Nunca hemos estado tan unidos como ahora que estamos separados. No podemos reunirnos, no podemos andar en parejas por la calle. Pero de pronto ese vecino absolutamente distante, con el que llevamos años intentando no coincidir en el ascensor, nos despierta simpatía y nos sale del corazón preguntarle si quiere que le bajemos la basura. No podemos charlar tomando un café, aumenta el uso de todos los entretenimientos solitarios. Pero nos sonreímos en la cola del supermercado y dejamos con gusto que pasen delante desconocidos a los que hubiéramos bufado en febrero. Cada día a las ocho de la tarde tiene lugar en millones de ventanas de toda España un acto espontáneo de afirmación como sociedad mayor que cualquier otro que hubiéramos presenciado en las últimas décadas. Sigmund Freud solía recordar que las ostras elaboran las perlas alrededor de un grano de arena, y nosotros estamos construyendo la cohesión social alrededor de la heroicidad de nuestro personal sanitario.
Porque, estimados conciudadanos que pagáis vuestros impuestos a la misma caja que yo, la unión o la separación que verdaderamente es relevante para las personas no es la física, sino la referida a nuestros objetivos. Un defensa y un delantero rival están separadísimos, aunque tengan las piernas entrelazadas, y un portero está completamente unido al delantero cuando le lanza la pelota a ochenta metros de distancia. Las sociedades humanas, da igual que nos guste o no, solamente se pueden unir si es hacia algo, o lo que es lo mismo, contra algo. Habitualmente, contra enemigos igualmente humanos; ocasionalmente, contra enemigos naturales. El coronavirus es un serio enemigo que nos afecta a todos y al que sólo se puede combatir con armas estatales: ésa es la fórmula matemática de los países unidos. Se llama “dialéctica” y nos ha traído desde las cavernas hasta aquí.

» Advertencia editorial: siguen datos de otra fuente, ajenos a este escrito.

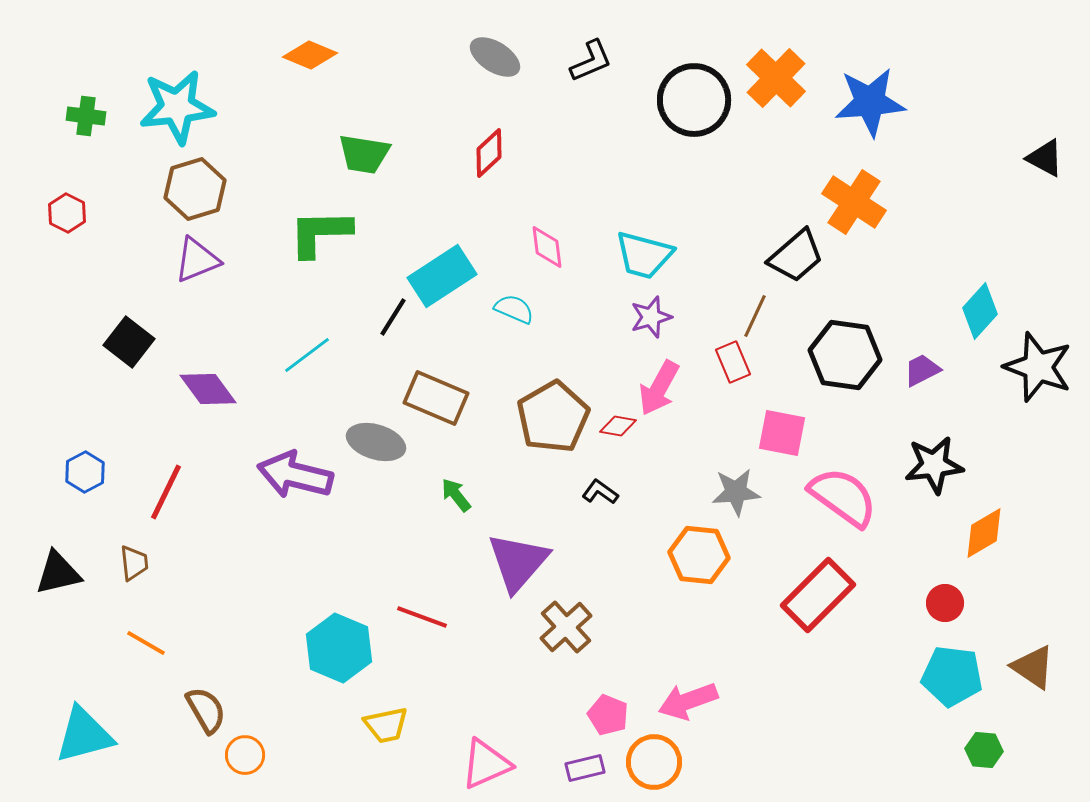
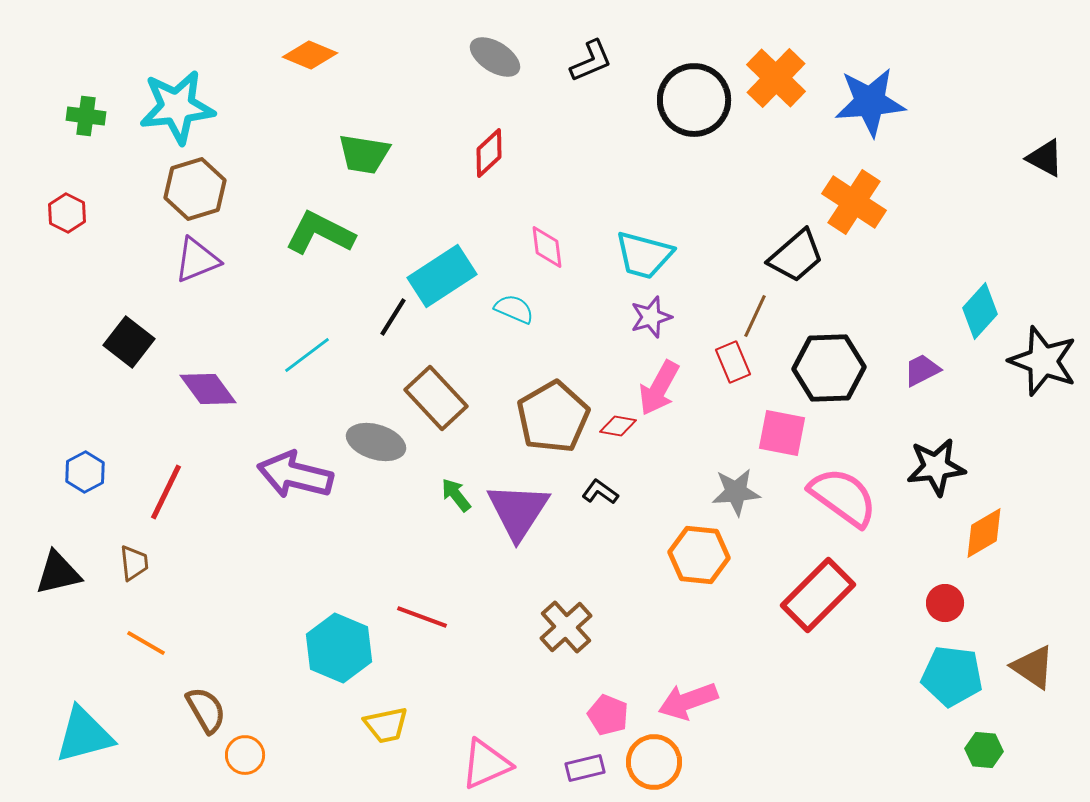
green L-shape at (320, 233): rotated 28 degrees clockwise
black hexagon at (845, 355): moved 16 px left, 13 px down; rotated 10 degrees counterclockwise
black star at (1038, 367): moved 5 px right, 6 px up
brown rectangle at (436, 398): rotated 24 degrees clockwise
black star at (934, 465): moved 2 px right, 2 px down
purple triangle at (518, 562): moved 51 px up; rotated 8 degrees counterclockwise
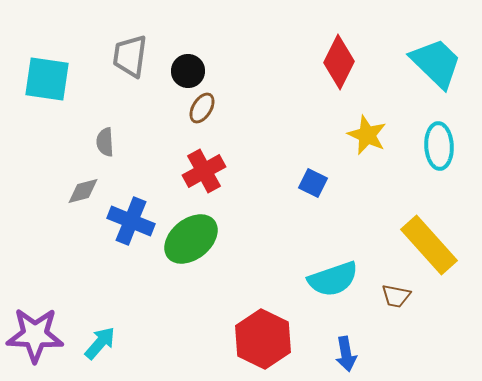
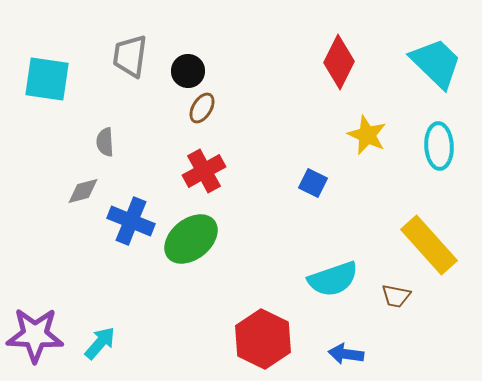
blue arrow: rotated 108 degrees clockwise
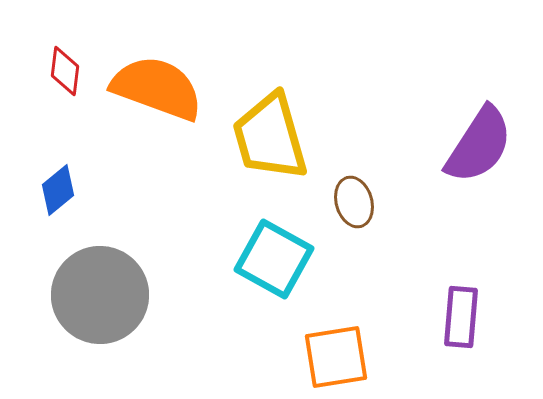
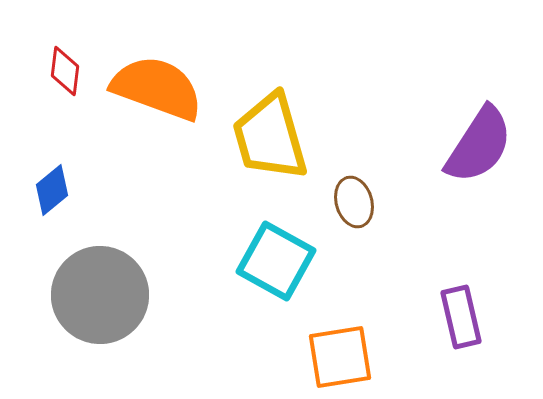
blue diamond: moved 6 px left
cyan square: moved 2 px right, 2 px down
purple rectangle: rotated 18 degrees counterclockwise
orange square: moved 4 px right
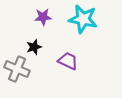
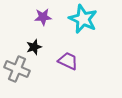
cyan star: rotated 12 degrees clockwise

Sin enemigos no hay unidad, -a veces, con enemigos, tampoco, pero ése es otro cantar y bastante desafinado-. Es difícil para un país mantenerse unido si no gana una guerra cada cuatro o cinco generaciones. Nada indica mejor la victoria de una ideología sobre su enemigo que su ruptura en dos bandos que empiezan a luchar entre sí. España -a diferencia de Portugal, Francia, Italia, Reino Unido…- llevaba siglos sin poder celebrar colectivamente más que un campeonato mundial de fútbol, y la retórica bélica de esta epidemia crea el contexto para que cuanto más estricto sea el aislamiento, más motivos tengamos para sabernos pertenecientes a un grupo. Nos separamos para unirnos, dejamos de cuidarnos por amor, algunos incluso enferman para curarnos. Que nadie vea en estas líneas una celebración del coronavirus. Alegrarse o entristecerse por estas consideraciones es como enfadarse con el atardecer: al sol le importa un pimiento. Como Spinoza, no estamos aquí para reír o llorar sino para intentar comprender.
Terminará el confinamiento, saldremos a la calle a abrazarnos con extraños y a compartir la fiesta con todos los vecinos. Sería de justicia organizar algún tipo de recorrido por las calles de la ciudad en el que el personal sanitario recibiera el reconocimiento y el cariño que corresponden a la tarea que habrán realizado. El espíritu de unidad nos durará… por lo menos… veinticuatro o cuarenta y ocho horas. Volverán los problemas de Felipe VI, Sánchez y todas las demás polémicas que han desaparecido de los medios durante este tiempo. Como ocurre con casi todo, esto tampoco depende de las voluntades individuales, sino de las condiciones materiales objetivas. Sin la unidad que ofrece un enemigo nacional, buscaremos la identidad de subgrupos que sí pueden enfrentarse entre sí. ¿Habremos aprendido algo? Por supuesto que no. Dejaremos de estar unidos gracias a estar separados y pasaremos a estar separados gracias a estar unidos.